Of the 47 analysts who recommended Amazon in June, 44 rated it a buy or a strong buy. Forecasters predict that Amazon will reach $200 per share a year from now and will continue to rise to $250 per share at the end of 2026. In 2027, the prediction is for a price of $300, and $250 by the end of 2028.
A $10,000 investment made a decade ago would be worth over $2.6 million today. While rare, Nvidia's success shows that life-changing returns can come relatively quickly. The million-dollar question is whether investors can still get the same type of returns from Nvidia in the future.
Ten Year Stock Price Total Return for NVIDIA is calculated as follows: Last Close Price [ 108.10 ] / Adj Prior Close Price [ 0.46 ] (-) 1 (=) Total Return [ 23,197.8% ] Prior price dividend adjustment factor is 0.96.
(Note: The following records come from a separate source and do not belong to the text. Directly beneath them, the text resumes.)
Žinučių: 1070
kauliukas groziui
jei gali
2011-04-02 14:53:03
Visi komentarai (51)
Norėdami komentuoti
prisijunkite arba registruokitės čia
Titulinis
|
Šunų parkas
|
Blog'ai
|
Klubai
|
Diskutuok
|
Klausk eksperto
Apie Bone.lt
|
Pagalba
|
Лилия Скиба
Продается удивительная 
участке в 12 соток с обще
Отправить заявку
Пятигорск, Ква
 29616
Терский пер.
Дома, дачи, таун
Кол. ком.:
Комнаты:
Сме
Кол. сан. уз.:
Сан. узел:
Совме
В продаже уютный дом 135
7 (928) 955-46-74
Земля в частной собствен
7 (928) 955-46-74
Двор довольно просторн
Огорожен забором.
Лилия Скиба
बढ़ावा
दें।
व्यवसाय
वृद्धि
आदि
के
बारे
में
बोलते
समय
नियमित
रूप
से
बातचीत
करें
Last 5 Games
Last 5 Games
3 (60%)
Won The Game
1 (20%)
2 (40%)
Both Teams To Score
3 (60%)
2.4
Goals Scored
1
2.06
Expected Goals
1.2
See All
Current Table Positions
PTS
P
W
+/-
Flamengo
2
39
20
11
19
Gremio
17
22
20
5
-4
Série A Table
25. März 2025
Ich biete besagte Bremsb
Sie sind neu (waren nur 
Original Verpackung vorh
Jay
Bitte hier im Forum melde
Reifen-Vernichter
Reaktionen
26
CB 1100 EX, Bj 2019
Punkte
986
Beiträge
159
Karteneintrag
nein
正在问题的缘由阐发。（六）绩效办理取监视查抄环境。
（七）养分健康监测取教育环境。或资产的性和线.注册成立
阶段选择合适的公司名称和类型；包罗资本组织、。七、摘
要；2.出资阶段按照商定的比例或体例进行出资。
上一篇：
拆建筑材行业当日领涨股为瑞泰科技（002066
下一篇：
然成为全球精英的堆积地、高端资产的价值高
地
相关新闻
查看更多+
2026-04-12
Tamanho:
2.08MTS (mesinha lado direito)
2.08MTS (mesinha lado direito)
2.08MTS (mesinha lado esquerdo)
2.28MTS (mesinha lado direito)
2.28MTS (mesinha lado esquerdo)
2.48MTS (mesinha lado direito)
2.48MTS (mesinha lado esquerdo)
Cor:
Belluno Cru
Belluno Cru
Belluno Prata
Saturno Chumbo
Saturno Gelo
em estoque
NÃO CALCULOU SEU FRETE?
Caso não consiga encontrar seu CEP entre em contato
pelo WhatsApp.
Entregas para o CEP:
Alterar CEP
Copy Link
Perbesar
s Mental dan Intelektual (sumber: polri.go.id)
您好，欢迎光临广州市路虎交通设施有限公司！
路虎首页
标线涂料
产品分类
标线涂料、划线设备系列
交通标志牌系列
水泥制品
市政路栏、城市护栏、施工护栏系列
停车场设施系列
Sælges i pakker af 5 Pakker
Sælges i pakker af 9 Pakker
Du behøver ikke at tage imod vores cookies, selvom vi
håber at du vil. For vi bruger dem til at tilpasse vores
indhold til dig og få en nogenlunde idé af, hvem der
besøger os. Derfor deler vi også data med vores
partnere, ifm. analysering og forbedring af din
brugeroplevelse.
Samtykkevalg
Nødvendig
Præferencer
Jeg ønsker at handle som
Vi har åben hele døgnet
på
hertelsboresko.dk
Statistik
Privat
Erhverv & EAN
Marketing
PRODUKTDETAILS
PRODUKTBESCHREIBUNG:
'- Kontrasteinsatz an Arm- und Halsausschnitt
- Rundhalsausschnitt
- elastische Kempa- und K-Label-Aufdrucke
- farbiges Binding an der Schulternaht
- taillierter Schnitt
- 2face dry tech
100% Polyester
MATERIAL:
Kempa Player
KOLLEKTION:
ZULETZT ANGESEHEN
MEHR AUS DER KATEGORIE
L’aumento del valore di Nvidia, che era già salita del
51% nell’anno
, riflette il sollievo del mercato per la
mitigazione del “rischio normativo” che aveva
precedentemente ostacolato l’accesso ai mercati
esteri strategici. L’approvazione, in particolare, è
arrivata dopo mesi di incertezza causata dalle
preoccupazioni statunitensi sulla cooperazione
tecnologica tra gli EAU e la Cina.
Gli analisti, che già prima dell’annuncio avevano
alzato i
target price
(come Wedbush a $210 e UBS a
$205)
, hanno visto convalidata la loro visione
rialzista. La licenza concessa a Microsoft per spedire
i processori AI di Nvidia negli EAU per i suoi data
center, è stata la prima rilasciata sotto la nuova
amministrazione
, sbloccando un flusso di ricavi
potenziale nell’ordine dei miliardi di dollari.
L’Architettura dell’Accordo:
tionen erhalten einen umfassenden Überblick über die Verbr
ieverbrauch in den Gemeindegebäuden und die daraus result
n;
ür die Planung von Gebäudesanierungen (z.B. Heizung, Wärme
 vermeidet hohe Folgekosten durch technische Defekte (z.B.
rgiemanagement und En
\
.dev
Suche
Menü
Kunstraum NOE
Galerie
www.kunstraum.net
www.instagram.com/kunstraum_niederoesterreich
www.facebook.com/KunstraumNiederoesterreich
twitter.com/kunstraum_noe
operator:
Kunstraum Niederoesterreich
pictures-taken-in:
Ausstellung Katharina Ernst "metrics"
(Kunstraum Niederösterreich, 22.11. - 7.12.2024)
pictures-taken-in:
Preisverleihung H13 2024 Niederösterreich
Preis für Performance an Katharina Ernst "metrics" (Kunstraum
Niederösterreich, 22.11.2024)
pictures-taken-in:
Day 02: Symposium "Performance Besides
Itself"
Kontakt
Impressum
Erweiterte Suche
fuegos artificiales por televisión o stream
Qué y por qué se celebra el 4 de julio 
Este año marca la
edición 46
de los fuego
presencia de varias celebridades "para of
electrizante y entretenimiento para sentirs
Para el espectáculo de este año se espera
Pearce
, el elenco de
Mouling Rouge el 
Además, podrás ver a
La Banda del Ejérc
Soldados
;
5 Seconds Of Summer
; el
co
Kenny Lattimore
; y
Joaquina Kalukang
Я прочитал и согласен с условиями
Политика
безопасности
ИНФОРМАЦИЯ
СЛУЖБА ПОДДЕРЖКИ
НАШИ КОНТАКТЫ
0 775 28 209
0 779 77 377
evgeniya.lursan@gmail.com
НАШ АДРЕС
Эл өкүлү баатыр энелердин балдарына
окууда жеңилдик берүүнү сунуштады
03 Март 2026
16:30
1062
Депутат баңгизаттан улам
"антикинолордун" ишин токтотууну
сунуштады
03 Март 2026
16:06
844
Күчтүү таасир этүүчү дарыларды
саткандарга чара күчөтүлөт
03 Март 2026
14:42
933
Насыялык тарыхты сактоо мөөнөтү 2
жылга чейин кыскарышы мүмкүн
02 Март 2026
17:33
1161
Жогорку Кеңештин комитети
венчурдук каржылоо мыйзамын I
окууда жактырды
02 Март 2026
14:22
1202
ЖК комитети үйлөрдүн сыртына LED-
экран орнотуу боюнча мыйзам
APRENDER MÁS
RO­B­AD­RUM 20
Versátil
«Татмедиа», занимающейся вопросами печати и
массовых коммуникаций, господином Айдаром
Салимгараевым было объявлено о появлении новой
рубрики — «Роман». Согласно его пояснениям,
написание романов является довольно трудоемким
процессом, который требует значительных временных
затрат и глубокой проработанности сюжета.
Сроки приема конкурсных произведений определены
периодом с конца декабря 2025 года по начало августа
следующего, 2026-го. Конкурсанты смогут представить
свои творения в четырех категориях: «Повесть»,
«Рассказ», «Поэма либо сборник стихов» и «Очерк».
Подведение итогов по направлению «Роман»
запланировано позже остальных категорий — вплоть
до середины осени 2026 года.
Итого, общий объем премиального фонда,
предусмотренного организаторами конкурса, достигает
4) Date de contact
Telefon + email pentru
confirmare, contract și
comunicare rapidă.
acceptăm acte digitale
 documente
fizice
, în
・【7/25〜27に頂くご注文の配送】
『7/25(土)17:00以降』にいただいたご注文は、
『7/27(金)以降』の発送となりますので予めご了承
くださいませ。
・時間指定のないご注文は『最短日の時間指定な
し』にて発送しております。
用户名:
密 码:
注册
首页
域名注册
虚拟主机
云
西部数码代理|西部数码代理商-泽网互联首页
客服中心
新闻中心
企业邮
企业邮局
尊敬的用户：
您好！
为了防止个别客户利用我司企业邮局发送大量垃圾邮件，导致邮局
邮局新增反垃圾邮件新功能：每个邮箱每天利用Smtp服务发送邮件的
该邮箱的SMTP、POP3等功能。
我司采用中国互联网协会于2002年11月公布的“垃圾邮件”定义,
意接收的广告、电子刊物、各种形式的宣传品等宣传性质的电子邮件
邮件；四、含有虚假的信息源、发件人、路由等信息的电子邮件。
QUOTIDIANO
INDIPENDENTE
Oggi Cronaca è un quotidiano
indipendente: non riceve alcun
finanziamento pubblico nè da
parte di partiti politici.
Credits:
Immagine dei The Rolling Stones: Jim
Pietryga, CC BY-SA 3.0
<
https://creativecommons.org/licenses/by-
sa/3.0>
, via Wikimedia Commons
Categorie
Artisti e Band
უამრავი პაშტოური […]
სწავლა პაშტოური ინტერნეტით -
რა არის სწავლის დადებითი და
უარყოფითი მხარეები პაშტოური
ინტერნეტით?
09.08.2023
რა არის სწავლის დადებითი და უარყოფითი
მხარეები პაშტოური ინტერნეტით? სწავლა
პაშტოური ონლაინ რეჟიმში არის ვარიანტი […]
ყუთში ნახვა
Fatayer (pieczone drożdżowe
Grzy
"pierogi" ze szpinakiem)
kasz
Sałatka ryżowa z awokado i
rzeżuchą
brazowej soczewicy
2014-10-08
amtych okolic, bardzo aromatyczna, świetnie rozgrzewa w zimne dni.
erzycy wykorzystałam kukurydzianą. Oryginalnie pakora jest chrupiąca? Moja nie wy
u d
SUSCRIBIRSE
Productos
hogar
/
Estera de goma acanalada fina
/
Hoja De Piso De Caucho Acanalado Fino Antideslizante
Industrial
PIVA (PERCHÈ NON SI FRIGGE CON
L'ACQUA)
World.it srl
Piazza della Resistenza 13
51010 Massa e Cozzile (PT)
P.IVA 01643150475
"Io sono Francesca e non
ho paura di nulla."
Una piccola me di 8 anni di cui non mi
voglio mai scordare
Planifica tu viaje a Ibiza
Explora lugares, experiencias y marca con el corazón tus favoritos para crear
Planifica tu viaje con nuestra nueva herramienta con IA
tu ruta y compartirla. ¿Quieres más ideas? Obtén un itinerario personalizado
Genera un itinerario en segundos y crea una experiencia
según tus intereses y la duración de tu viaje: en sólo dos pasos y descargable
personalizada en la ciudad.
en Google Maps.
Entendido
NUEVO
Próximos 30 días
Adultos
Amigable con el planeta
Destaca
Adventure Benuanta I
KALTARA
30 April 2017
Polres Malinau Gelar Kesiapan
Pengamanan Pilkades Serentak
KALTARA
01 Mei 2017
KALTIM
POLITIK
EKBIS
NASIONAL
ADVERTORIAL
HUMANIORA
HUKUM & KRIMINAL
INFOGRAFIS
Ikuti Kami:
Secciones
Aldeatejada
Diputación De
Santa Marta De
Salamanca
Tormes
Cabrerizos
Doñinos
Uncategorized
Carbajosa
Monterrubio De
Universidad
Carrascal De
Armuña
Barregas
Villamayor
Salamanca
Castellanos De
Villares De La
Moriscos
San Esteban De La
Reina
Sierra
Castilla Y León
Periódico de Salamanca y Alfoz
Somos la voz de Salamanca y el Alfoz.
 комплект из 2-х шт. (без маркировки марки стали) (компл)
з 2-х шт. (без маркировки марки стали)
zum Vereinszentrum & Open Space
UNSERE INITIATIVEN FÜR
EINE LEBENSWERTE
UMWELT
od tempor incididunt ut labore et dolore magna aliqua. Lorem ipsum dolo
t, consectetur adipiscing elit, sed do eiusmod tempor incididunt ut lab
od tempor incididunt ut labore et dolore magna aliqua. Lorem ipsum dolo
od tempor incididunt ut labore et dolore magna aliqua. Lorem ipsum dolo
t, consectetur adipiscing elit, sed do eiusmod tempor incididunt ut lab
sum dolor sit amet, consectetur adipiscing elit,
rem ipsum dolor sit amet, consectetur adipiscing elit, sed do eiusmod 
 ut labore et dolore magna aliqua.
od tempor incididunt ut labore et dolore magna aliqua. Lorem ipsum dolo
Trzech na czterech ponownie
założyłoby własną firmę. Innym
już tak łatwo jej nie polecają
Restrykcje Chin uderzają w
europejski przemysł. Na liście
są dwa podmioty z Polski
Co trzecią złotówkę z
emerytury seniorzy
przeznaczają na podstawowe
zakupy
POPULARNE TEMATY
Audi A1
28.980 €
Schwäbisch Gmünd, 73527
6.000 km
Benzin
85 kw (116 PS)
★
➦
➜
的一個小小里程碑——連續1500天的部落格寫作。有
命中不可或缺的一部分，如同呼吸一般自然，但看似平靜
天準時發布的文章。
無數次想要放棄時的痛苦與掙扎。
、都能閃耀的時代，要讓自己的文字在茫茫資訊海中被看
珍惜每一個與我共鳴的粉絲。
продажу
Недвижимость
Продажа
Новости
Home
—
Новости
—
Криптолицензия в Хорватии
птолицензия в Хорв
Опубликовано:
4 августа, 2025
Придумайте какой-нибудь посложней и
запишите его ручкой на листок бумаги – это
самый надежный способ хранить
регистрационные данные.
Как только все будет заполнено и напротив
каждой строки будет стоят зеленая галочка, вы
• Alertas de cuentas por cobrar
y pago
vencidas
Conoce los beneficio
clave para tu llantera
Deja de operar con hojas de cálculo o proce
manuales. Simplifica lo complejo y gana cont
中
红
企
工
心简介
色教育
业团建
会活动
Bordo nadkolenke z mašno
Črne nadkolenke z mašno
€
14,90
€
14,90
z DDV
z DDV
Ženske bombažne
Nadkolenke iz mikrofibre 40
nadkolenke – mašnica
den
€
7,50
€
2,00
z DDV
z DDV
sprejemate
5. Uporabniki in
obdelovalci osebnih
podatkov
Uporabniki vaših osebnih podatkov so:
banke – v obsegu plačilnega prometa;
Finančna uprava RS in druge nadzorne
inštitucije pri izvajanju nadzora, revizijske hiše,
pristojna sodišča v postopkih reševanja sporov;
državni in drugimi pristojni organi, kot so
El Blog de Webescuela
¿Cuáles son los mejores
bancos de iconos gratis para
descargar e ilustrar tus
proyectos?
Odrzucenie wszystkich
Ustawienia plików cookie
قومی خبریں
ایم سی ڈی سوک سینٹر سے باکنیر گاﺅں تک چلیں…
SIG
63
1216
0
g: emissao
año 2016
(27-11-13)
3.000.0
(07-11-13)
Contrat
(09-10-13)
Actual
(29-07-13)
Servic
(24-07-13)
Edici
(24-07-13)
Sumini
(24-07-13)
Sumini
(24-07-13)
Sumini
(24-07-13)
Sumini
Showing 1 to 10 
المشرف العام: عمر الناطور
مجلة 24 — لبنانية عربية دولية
A $20,000 investment made in the semiconductor giant 10 years ago would be worth more than $3.4 million today -- up by around 170 times in value. It is also worth noting that the company has taken less than a decade to turn a $20,000 investment into precisely a $1 million.
Nvidia is a leader in the AI chip market and it can still be a good investment to hang on to for the long term. In a recession, however, investors should brace for the reality that it could perform much worse than the market.
Introduction: My name is Eusebia Nader, I am a encouraging, brainy, lively, nice, famous, healthy, clever person who loves writing and wants to share my knowledge and understanding with you.